● Records to use:
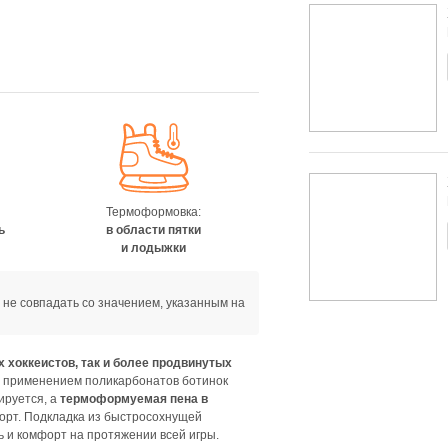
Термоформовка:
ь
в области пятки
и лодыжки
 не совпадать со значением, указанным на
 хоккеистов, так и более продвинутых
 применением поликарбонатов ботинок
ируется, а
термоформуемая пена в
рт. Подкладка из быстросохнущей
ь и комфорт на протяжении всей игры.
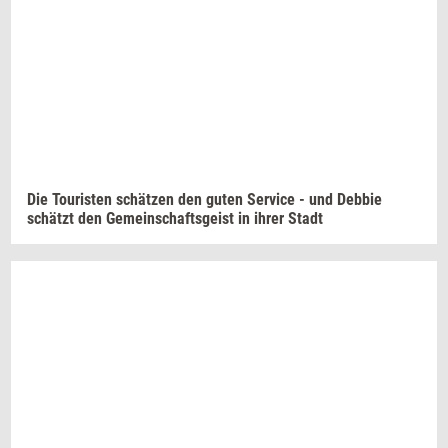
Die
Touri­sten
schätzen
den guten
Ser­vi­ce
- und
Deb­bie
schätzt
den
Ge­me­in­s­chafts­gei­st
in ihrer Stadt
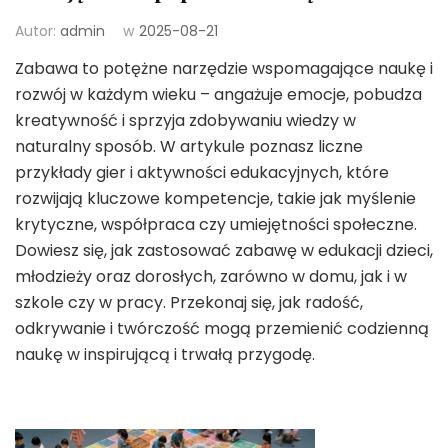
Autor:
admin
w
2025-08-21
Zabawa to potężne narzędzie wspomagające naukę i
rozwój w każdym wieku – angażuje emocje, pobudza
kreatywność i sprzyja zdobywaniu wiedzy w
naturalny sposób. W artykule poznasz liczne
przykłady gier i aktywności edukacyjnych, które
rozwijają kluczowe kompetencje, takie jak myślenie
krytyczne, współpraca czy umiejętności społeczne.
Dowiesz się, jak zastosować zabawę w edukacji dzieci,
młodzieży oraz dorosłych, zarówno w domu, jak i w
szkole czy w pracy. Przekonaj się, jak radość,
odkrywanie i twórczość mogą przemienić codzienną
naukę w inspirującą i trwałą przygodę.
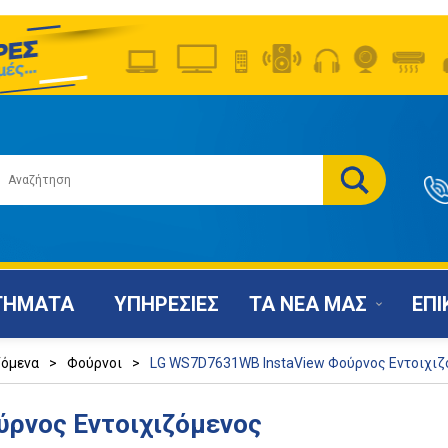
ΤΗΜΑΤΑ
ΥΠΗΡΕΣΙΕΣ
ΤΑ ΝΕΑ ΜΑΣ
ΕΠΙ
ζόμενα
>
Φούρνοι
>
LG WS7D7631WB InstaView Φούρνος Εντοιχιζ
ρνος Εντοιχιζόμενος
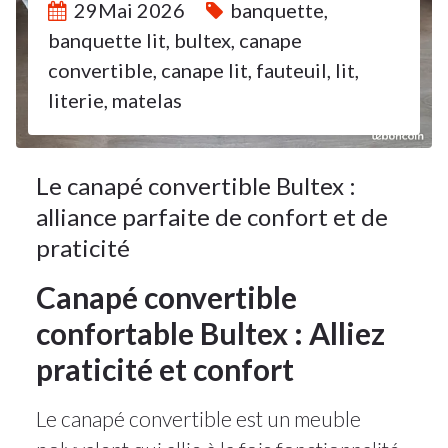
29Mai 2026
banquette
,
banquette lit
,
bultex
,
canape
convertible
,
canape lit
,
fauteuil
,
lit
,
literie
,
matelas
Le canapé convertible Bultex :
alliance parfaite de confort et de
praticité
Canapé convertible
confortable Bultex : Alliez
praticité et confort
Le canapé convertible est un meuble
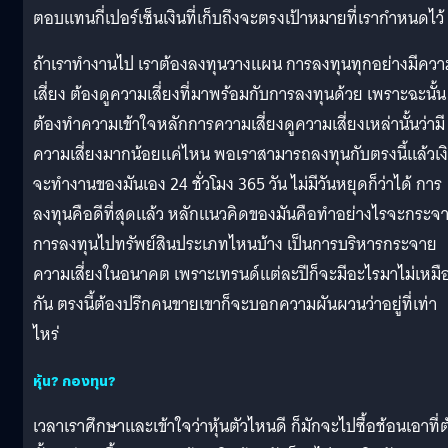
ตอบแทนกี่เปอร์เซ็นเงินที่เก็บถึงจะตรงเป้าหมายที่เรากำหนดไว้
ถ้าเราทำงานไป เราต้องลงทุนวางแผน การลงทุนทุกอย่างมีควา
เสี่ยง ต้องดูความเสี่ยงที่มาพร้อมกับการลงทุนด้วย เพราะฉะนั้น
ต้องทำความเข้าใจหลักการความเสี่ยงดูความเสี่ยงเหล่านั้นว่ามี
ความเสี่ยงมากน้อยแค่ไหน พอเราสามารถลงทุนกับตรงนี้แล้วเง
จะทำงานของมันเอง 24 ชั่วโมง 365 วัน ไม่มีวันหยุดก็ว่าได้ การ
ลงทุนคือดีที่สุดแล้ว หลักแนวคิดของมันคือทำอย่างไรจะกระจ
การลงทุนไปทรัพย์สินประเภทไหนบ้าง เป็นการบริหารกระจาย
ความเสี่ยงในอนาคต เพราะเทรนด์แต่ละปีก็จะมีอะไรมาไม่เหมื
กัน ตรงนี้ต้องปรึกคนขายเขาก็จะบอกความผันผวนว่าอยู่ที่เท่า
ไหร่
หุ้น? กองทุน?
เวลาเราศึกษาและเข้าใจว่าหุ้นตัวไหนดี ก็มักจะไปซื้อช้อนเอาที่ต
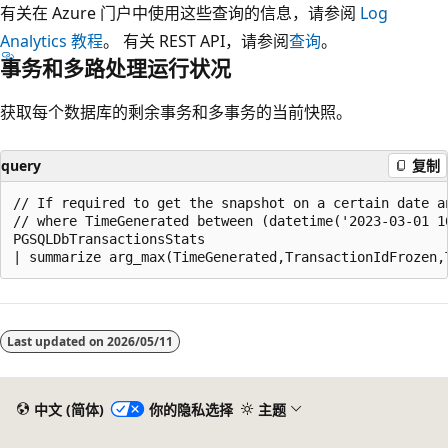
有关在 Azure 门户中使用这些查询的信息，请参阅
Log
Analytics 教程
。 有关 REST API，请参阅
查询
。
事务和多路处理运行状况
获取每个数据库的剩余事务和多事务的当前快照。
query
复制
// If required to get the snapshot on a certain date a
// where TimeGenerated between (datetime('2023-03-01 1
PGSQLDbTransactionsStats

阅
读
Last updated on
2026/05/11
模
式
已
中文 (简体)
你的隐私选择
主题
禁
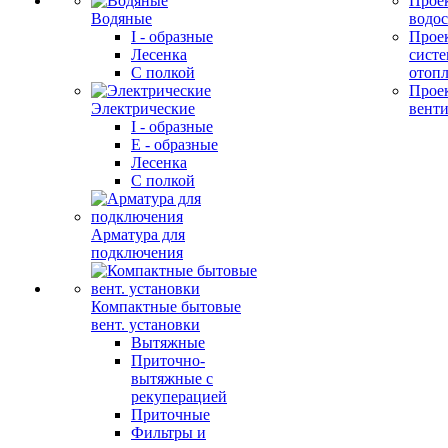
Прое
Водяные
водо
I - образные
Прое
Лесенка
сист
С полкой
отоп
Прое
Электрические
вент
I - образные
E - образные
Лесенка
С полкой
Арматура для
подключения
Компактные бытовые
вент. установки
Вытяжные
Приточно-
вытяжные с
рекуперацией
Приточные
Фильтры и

● Problem requirements: Give the data above again, exactly and completely. No pictures go in.

● Output for this exercise:
Термоформовка:
ь
в области пятки
и лодыжки
 не совпадать со значением, указанным на
 хоккеистов, так и более продвинутых
 применением поликарбонатов ботинок
ируется, а
термоформуемая пена в
рт. Подкладка из быстросохнущей
ь и комфорт на протяжении всей игры.
Die
Touri­sten
schätzen
den guten
Ser­vi­ce
- und
Deb­bie
schätzt
den
Ge­me­in­s­chafts­gei­st
in ihrer Stadt
Autor:
admin
w
2025-08-21
Zabawa to potężne narzędzie wspomagające naukę i
rozwój w każdym wieku – angażuje emocje, pobudza
kreatywność i sprzyja zdobywaniu wiedzy w
naturalny sposób. W artykule poznasz liczne
przykłady gier i aktywności edukacyjnych, które
rozwijają kluczowe kompetencje, takie jak myślenie
krytyczne, współpraca czy umiejętności społeczne.
Dowiesz się, jak zastosować zabawę w edukacji dzieci,
młodzieży oraz dorosłych, zarówno w domu, jak i w
szkole czy w pracy. Przekonaj się, jak radość,
odkrywanie i twórczość mogą przemienić codzienną
naukę w inspirującą i trwałą przygodę.
ΤΗΜΑΤΑ
ΥΠΗΡΕΣΙΕΣ
ΤΑ ΝΕΑ ΜΑΣ
ΕΠΙ
ζόμενα
>
Φούρνοι
>
LG WS7D7631WB InstaView Φούρνος Εντοιχιζ
ρνος Εντοιχιζόμενος
29Mai 2026
banquette
,
banquette lit
,
bultex
,
canape
convertible
,
canape lit
,
fauteuil
,
lit
,
literie
,
matelas
Le canapé convertible Bultex :
alliance parfaite de confort et de
praticité
Canapé convertible
confortable Bultex : Alliez
praticité et confort
Le canapé convertible est un meuble
ตอบแทนกี่เปอร์เซ็นเงินที่เก็บถึงจะตรงเป้าหมายที่เรากำหนดไว้
ถ้าเราทำงานไป เราต้องลงทุนวางแผน การลงทุนทุกอย่างมีควา
เสี่ยง ต้องดูความเสี่ยงที่มาพร้อมกับการลงทุนด้วย เพราะฉะนั้น
ต้องทำความเข้าใจหลักการความเสี่ยงดูความเสี่ยงเหล่านั้นว่ามี
ความเสี่ยงมากน้อยแค่ไหน พอเราสามารถลงทุนกับตรงนี้แล้วเง
จะทำงานของมันเอง 24 ชั่วโมง 365 วัน ไม่มีวันหยุดก็ว่าได้ การ
ลงทุนคือดีที่สุดแล้ว หลักแนวคิดของมันคือทำอย่างไรจะกระจ
การลงทุนไปทรัพย์สินประเภทไหนบ้าง เป็นการบริหารกระจาย
ความเสี่ยงในอนาคต เพราะเทรนด์แต่ละปีก็จะมีอะไรมาไม่เหมื
กัน ตรงนี้ต้องปรึกคนขายเขาก็จะบอกความผันผวนว่าอยู่ที่เท่า
ไหร่
หุ้น? กองทุน?
เวลาเราศึกษาและเข้าใจว่าหุ้นตัวไหนดี ก็มักจะไปซื้อช้อนเอาที่ต
有关在 Azure 门户中使用这些查询的信息，请参阅
Log
Analytics 教程
。 有关 REST API，请参阅
查询
。
事务和多路处理运行状况
获取每个数据库的剩余事务和多事务的当前快照。
query
复制
// If required to get the snapshot on a certain date a
// where TimeGenerated between (datetime('2023-03-01 1
PGSQLDbTransactionsStats

阅
读
Last updated on
2026/05/11
模
式
已
中文 (简体)
你的隐私选择
主题
禁
Прое
Водяные
водо
I - образные
Прое
Лесенка
сист
С полкой
отоп
Прое
Электрические
вент
I - образные
E - образные
Лесенка
С полкой
Арматура для
подключения
Компактные бытовые
вент. установки
Вытяжные
Приточно-
вытяжные с
рекуперацией
Приточные
Фильтры и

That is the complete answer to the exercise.